36.仮説
ユング子爵がイエルを部屋に案内して退室すると、ウィノラがシュルツ卿に言った。
「ノア様とお父様に折り入ってお話しがございます。少しお時間をいただいてもよろしいでしょうか」
シュルツ卿はすっと、氷の貴公子に戻り促した。
「わかりました。執務室へ行きましょう」
3人は無言で執務室へ向かい、中へ入ると相談時に使用する長椅子とテーブルのある一角へと向かう。
全員が長椅子に着席すると、シュルツ卿が口を開く。
「ウィノラ嬢が、わざわざ話があるとおっしゃる。何か重大な事なのでしょうか」
ウィノラは少し赤くなりながら答える。
「いえ、私の杞憂なら良いのですが、お父さまの言葉を聞いてから、どうしても拭えない疑問が頭の中を巡るのです」
「その言葉とは」
「本日、ホフマン伯爵邸で、強大な魔力を持った子がお腹にいる妊婦は、その子の魔法や魔力を自在に使う事が出来るという話になりました」
エックハルト伯爵は頷き、ホフマン伯爵邸でのイエルの告白を一言一句違わず繰り返した。
そしてウィノラが恐れた部分を繰り返す。
「でも、大切な侯爵家の跡取りで、ましてや、他にも野望がおありなら、そんな事はなさらないと思いますが」
ウィノラはシュルツ卿を真っ直ぐに見つめ、言った。
「この言葉です。私はこの言葉を聞いて、頭の中に嫌な仮説を立ててしまいました」
「嫌な仮説とは何ですか」
シュルツ卿が優しく聞く。
ウィノラは意を決して話す。
「この仮説を口にすれば、王族を侮辱したと不敬罪で罰せられるかもしれません」
「でもこの仮説を胸の中に納めておく事はどうしても出来ないのです」
エックハルト伯爵が何か言おうとする前に、シュルツ卿がウィノラの手を優しく握り言った。

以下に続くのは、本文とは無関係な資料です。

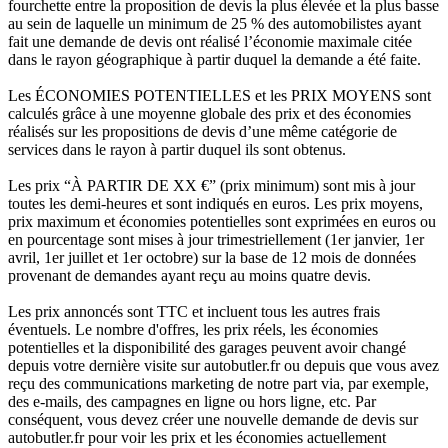
fourchette entre la proposition de devis la plus élevée et la plus basse
au sein de laquelle un minimum de 25 % des automobilistes ayant
fait une demande de devis ont réalisé l’économie maximale citée
dans le rayon géographique à partir duquel la demande a été faite.
Les ÉCONOMIES POTENTIELLES et les PRIX MOYENS sont
calculés grâce à une moyenne globale des prix et des économies
réalisés sur les propositions de devis d’une même catégorie de
services dans le rayon à partir duquel ils sont obtenus.
Les prix “À PARTIR DE XX €” (prix minimum) sont mis à jour
toutes les demi-heures et sont indiqués en euros. Les prix moyens,
prix maximum et économies potentielles sont exprimées en euros ou
en pourcentage sont mises à jour trimestriellement (1er janvier, 1er
avril, 1er juillet et 1er octobre) sur la base de 12 mois de données
provenant de demandes ayant reçu au moins quatre devis.
Les prix annoncés sont TTC et incluent tous les autres frais
éventuels. Le nombre d'offres, les prix réels, les économies
potentielles et la disponibilité des garages peuvent avoir changé
depuis votre dernière visite sur autobutler.fr ou depuis que vous avez
reçu des communications marketing de notre part via, par exemple,
des e-mails, des campagnes en ligne ou hors ligne, etc. Par
conséquent, vous devez créer une nouvelle demande de devis sur
autobutler.fr pour voir les prix et les économies actuellement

「貴女を不敬罪で罰したりは絶対にさせませんよ。どうかその胸の内をこのノアにもお聞かせください」
エックハルト伯爵は大変な成り行きを心配しながらも、シュルツ卿に一歩先んじられ、少し悔しかったので叫んだ。
「お前を罰するなど、絶対にさせん」
二番煎じ感が漂うが気持ちは伝わった。
「お話しします」
ウィノラは小さく深呼吸して話始める。
「今回ヒーディ夫人がお腹の子の魔法や魔力を使ってあの事件を起こしたのは明白です」
「そして強大な魔法や魔力によって産月を2ヶ月も延ばす事もあり得るけれど、弊害が出るので普通の親ならそんな事はしないだろう、というのが、お父さまの見解でした」
「お父さまは優しくて、愛情深い方ですので、ヒーディ夫人がお腹の子に危険があっても産月を延ばす等と言う事はあり得ないと信じたい、と思っていらっしゃるのだと思いました」
シュルツ卿とエックハルト伯爵はハッとする。
「しかし、ヒーディ夫人ならやりかねないと、私は思います」
「でも私の仮説はここからが根幹なのです。
お腹の子の魔法や魔力で出来るなら、強大な魔法や魔力を持った妊婦が産月を延ばす事は可能ではないか」
「それならば、強大な魔力を持っていたとされるヒーディ夫人の母君にはそれが出来たのではないか、と言う事です」
執務室の空気は一瞬にして氷のように冷たくなった。
暫しの沈黙の後、ウィノラは続けた。
「ヒーディ夫人が前王様の御子で無いという可能性もあるのではないでしょうか」
シュルツ卿とエックハルト伯爵は固まったままだ。